Таким он был, когда, укрывшись в тени,
Застыл, как по велению колдуньи…
Его зрачки следили за виденьем,
Рвались навстречу маленькой плясунье,
Навстречу той, что всех стройней казалась,
Она по знаку ведьмы колыхалась,
Как колокольчик под лесное пенье…
Ты — звезда среди дали туманной,
Что блестит над лесами одна.
В хороводе зовут тебя Анной,
Почему ж ты, плясунья, грустна?
Разве шопот ветвей ты не слышишь?
Иль не радует шелест берез?
Разве запахом трав ты не дышишь,
Что твой смех не звучит среди рос?
Видишь — удочку солнца на нивы
Опустил голубой небосвод.
Словно гибкая веточка ивы,
Ты вступаешь легко в хоровод.
Глупый дятел бросает занятье,
Забывает о пряже паук,
Когда вдруг подбираешь ты платье
Чуть заметным движением рук.
Обнял Андрея покой шелковистый,
Грудь его светом наполнил до края.
Замер Андрей от нахлынувших мыслей —
Что это: сон или правда живая?
Он посмотрел на деревья и листья,
Ближе, всем телом к кусту припадая,
Снова застыл.
Не дыша, как безумный,
Он на шипы опирался руками
И одного лишь боялся, что шумно
Сердце стучит…
Одуванчик пушистый,
Поднятый ветром с зеленой поляны,
Сел на губах.
И не мог он от Анны
Глаз оторвать. А она все качалась…
Вот она — близко! Так близко…
Казалось,
Мог бы Андрей дотянуться рукою
За васильками, вплетенными в пряди,
Если б хотел…
Или просто погладить
Тонкое кружево платья. Но только
Он не хотел.
Золотая кукушка,
Крыльев косых обнажив перепонки,
Щек его с шумом коснулась и снова
Скрылась в листве.
Он стоял околдован,
Не шевелясь. Все следил он за тонкой
Талией Анны — не мог надивиться,
Как она может ни разу не сбиться,
Плавно скользя по поляне зеленой!
Словно танцует она — не танцуя!
О, как сверкает опал на мизинце!
Как в полусне, оторвать он не может
Глаз от прекрасных сандалий!
Вдруг с криком
Прянул с земли он.
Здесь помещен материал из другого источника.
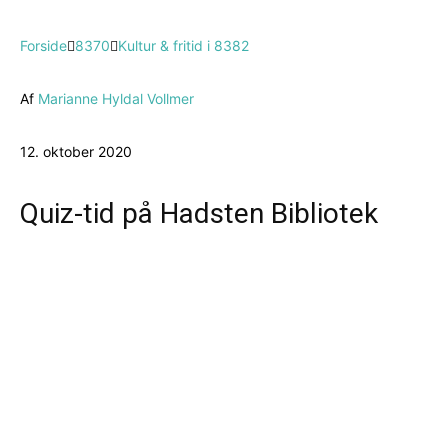
Forside
8370
Kultur & fritid i 8382
Af
Marianne Hyldal Vollmer
12. oktober 2020
Quiz-tid på Hadsten Bibliotek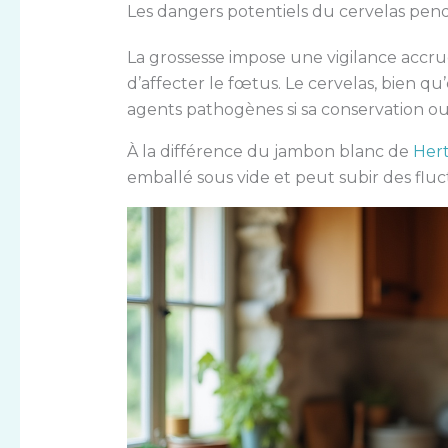
Les dangers potentiels du cervelas pend
La grossesse impose une vigilance accrue
d’affecter le fœtus. Le cervelas, bien qu
agents pathogènes si sa conservation ou
À la différence du jambon blanc de
Her
emballé sous vide et peut subir des flu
Холодная жаба
Скользкое тело к ладони прижала,
Прыгнула быстро на плечи, на шею
И наконец присосалась к Андрею
Плотно…
Кусты шелестят, сердце бьется,
Под отвратительной зеленью вьется
Бедный Андрей…
Чей-то взгляд и дыханье…
Ведьма.
Зубов золотое сверканье,
Треск черных сучьев, глухое ворчанье…
Прыгнул Андрей, повернулся на пятках
И побежал прямо в лес…
Там, где лес изогнулся зеленый,
Где кончаются топи и рвы,
Начинается хвойная зона
И не видно пернатой листвы.
Между рыжих стволов изобилья,
В синеватой прохладной тени,
Вьются бабочек ржавые крылья,
Словно тусклых пожаров огни.
Только свечи шишек зеленых,
Только в небо стремящийся ствол
С отливающей золотом кроной,
Только вереск, что некогда цвел,
Только мох да грибы над корнями
Иногда говорят нам о том,
Что не мертвое царство пред нами,
А природы торжественный дом.
Медленно, запах сосновый вдыхая,
Плелся Андрей.
Сердце билось рознее,
Ведьма уже не пугала Андрея.
Он наблюдал, как к вершинам взлетают
Рыжие белки.
Если когда-то
Он одиночества груз непосильный
Тяжко таскал за собою, то ныне
Чувствовал он, как блаженно в пустыне
Молча бродить — сердце бьется так тихо,
Сладостным пламенем плечи объяты,
Все остальное забыто…
В молчанье
Новое чувство он пил, как дыханье,
Чувство, что было простором и силой,
Далью и болью.
И в сердце щемила
Сладкая одурь воспоминанья.
Остановился.
Пальцем потрогал
Рану сосны, где волокна живые
Тесно сплелись… И подумал впервые,
Что не найдет он обратно дорогу.
Он заблудился!
Виденьем туманным
Лица товарищей встали рядами…
И, словно облачко, перед глазами
Вновь проплыла светлоокая Анна…
Так шел он дальше.
Он спрашивал ели,
Спрашивал тучи — куда же умчались
Очи, что грустно и кротко глядели,
Руки, что нежно к цветам прикасались?
Где лепестками обвитое тело,
Плечи, покрытые белизною?
Но безупречной гордясь синевою,
Небо ему отвечать не хотело.
Вдруг зашуршала сонная хвоя,
Словно в могиле хрустнули кости…
Воздух натянутой дрогнул струною…
Сосны встречали нового гостя.
Это Богдан…
Он идет все быстрее.
Остановился. Глядит на Андрея…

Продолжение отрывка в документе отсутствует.